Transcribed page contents
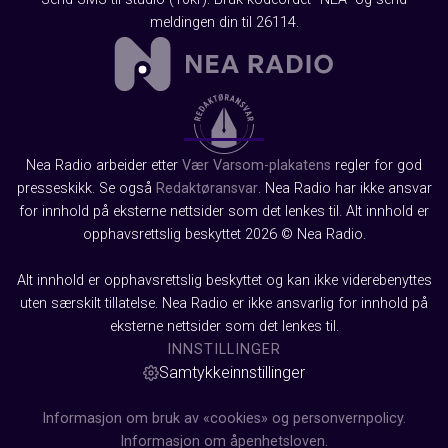
meldingen din til 26114.
Nea Radio arbeider etter
Vær Varsom-plakatens
regler for god
presseskikk. Se også
Redaktøransvar
. Nea Radio har ikke ansvar
for innhold på eksterne nettsider som det lenkes til. Alt innhold er
opphavsrettslig beskyttet 2026 © Nea Radio.
Alt innhold er opphavsrettslig beskyttet og kan ikke viderebenyttes
uten særskilt tillatelse. Nea Radio er ikke ansvarlig for innhold på
eksterne nettsider som det lenkes til.
INNSTILLINGER
Samtykkeinnstillinger
Informasjon om bruk av «cookies» og personvernpolicy.
Informasjon om åpenhetsloven.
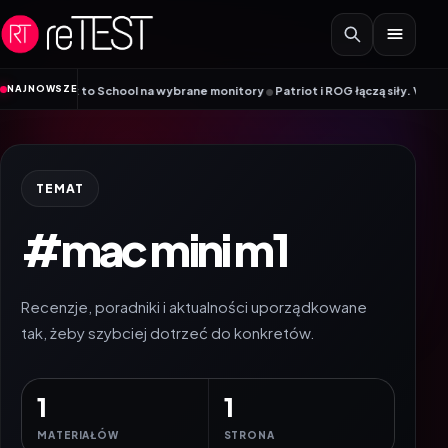
Przejdź do treści
•
NAJNOWSZE
a Back to School na wybrane monitory
Patriot i ROG łączą siły. Viper Stee
TEMAT
#mac mini m1
Recenzje, poradniki i aktualności uporządkowane
tak, żeby szybciej dotrzeć do konkretów.
1
1
MATERIAŁÓW
STRONA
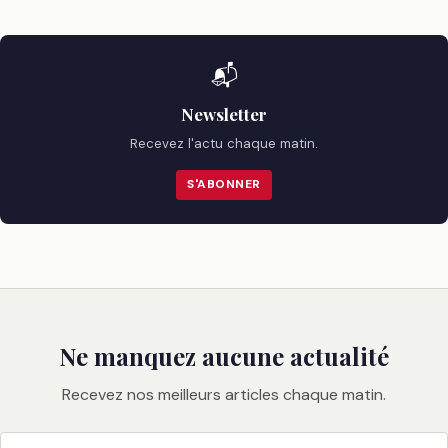
📬
Newsletter
Recevez l'actu chaque matin.
S'ABONNER
Ne manquez aucune actualité
Recevez nos meilleurs articles chaque matin.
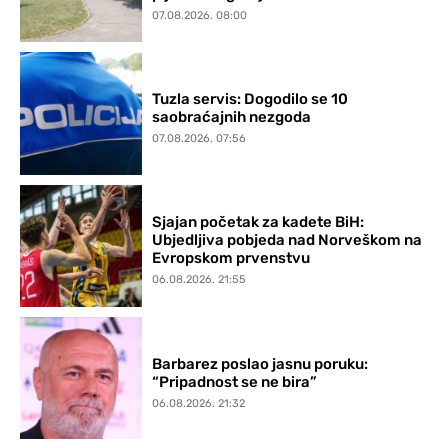
07.08.2026. 08:00
Tuzla servis: Dogodilo se 10
saobraćajnih nezgoda
07.08.2026. 07:56
Sjajan početak za kadete BiH:
Ubjedljiva pobjeda nad Norveškom na
Evropskom prvenstvu
06.08.2026. 21:55
Barbarez poslao jasnu poruku:
“Pripadnost se ne bira”
06.08.2026. 21:32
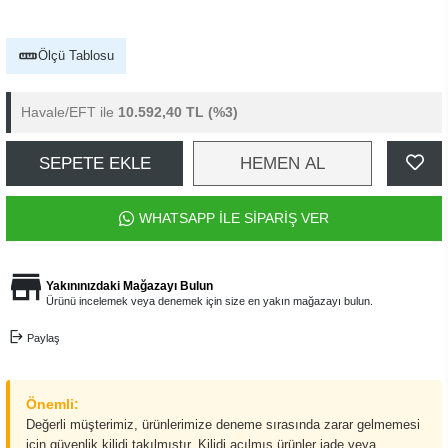
Ölçü Tablosu
Havale/EFT ile
10.592,40 TL
(%3)
SEPETE EKLE
HEMEN AL
WHATSAPP İLE SİPARİŞ VER
Yakınınızdaki Mağazayı Bulun
Ürünü incelemek veya denemek için size en yakın mağazayı bulun.
Paylaş
Önemli:
Değerli müşterimiz, ürünlerimize deneme sırasında zarar gelmemesi
için güvenlik kilidi takılmıştır. Kilidi açılmış ürünler iade veya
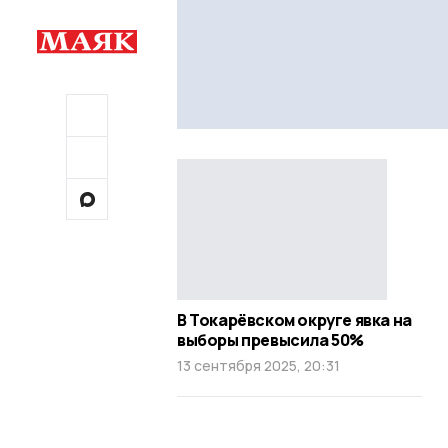
В Токарёвском округе явка на
выборы превысила 50%
13 сентября 2025, 20:31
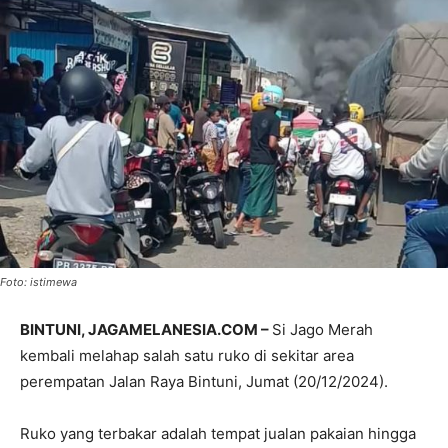
Foto: istimewa
BINTUNI, JAGAMELANESIA.COM –
Si Jago Merah
kembali melahap salah satu ruko di sekitar area
perempatan Jalan Raya Bintuni, Jumat (20/12/2024).
Ruko yang terbakar adalah tempat jualan pakaian hingga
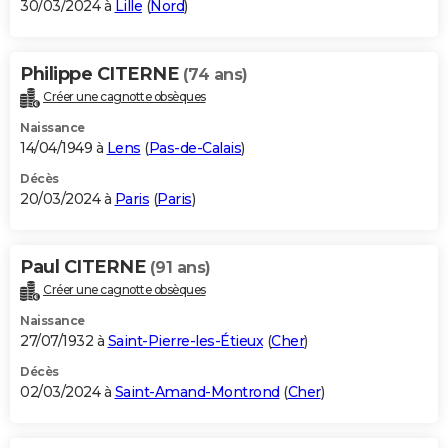
30/03/2024 à
Lille
(
Nord
)
Philippe CITERNE
(74 ans)
Créer une cagnotte obsèques
Naissance
14/04/1949 à
Lens
(
Pas-de-Calais
)
Décès
20/03/2024 à
Paris
(
Paris
)
Paul CITERNE
(91 ans)
Créer une cagnotte obsèques
Naissance
27/07/1932 à
Saint-Pierre-les-Étieux
(
Cher
)
Décès
02/03/2024 à
Saint-Amand-Montrond
(
Cher
)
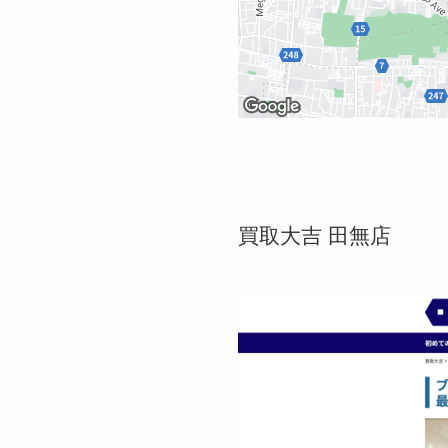
買取大吉 田無店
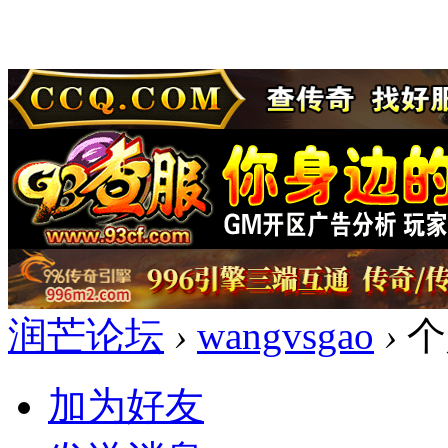
润芒论坛
›
wangvsgao
›
个
加为好友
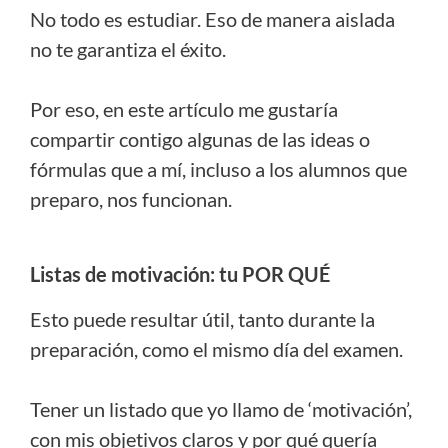
No todo es estudiar. Eso de manera aislada
no te garantiza el éxito.
Por eso, en este artículo me gustaría
compartir contigo algunas de las ideas o
fórmulas que a mí, incluso a los alumnos que
preparo, nos funcionan.
Listas de motivación: tu POR QUÉ
Esto puede resultar útil, tanto durante la
preparación, como el mismo día del examen.
Tener un listado que yo llamo de ‘motivación’,
con mis objetivos claros y por qué quería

WHAT YOU ARE ASKED TO DO:
Above are some records; quote exactly and only the lines that begin at the line containing "Recenzje, poradniki i" and stop after the line containing "Yakınınızdaki Mağazayı Bulun", leaving out the pictures.

SOLUTION FOR THIS EXERCISE:
Recenzje, poradniki i aktualności uporządkowane
tak, żeby szybciej dotrzeć do konkretów.
1
1
MATERIAŁÓW
STRONA
📬
Newsletter
Recevez l'actu chaque matin.
S'ABONNER
Ne manquez aucune actualité
Recevez nos meilleurs articles chaque matin.
07.08.2026. 08:00
Tuzla servis: Dogodilo se 10
saobraćajnih nezgoda
07.08.2026. 07:56
Sjajan početak za kadete BiH:
Ubjedljiva pobjeda nad Norveškom na
Evropskom prvenstvu
06.08.2026. 21:55
Barbarez poslao jasnu poruku:
“Pripadnost se ne bira”
06.08.2026. 21:32
Ölçü Tablosu
Havale/EFT ile
10.592,40 TL
(%3)
SEPETE EKLE
HEMEN AL
WHATSAPP İLE SİPARİŞ VER
Yakınınızdaki Mağazayı Bulun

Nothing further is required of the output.